-- Your task --
Check each line of the material for "want" and report how many lines have it, with nothing added.
[[ Records for the task open ]]
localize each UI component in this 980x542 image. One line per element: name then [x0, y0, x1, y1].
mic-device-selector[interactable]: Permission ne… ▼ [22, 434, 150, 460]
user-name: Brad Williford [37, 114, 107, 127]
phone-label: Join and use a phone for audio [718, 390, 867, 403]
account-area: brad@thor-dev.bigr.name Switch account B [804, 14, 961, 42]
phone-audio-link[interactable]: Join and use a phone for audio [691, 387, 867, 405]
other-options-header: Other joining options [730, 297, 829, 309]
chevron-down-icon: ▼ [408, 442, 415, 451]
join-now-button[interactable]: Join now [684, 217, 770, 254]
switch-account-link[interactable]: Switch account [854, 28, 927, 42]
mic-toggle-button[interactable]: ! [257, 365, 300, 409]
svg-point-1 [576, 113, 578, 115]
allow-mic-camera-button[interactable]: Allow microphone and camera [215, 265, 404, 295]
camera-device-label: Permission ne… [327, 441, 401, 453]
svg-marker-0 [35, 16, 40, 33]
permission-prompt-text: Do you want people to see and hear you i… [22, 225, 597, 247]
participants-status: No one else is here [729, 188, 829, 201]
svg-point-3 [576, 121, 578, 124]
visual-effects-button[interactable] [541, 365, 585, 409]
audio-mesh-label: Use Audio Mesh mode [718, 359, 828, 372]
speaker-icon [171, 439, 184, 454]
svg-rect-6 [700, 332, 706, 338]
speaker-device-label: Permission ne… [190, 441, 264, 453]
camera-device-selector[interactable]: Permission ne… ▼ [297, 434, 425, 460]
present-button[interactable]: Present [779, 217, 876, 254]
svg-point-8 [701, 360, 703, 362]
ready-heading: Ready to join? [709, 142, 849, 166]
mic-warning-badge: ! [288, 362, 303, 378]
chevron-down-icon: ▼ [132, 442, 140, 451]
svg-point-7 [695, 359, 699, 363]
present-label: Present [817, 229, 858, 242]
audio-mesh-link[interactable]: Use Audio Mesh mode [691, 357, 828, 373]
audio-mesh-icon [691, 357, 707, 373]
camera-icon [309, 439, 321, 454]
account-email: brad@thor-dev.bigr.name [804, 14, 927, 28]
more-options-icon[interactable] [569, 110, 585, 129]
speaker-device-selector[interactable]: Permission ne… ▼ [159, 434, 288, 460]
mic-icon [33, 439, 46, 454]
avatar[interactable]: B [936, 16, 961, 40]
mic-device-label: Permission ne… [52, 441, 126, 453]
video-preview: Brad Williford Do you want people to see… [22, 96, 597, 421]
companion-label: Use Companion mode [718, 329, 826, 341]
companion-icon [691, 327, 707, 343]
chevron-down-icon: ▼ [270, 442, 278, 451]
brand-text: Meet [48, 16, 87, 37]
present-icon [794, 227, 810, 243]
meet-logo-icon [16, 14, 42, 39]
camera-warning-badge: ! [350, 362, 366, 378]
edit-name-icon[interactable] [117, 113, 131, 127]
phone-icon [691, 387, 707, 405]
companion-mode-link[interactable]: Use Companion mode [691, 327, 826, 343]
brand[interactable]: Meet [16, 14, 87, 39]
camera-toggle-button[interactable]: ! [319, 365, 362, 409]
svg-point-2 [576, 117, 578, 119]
[[ Records for the task closed ]]
-- Reply --
2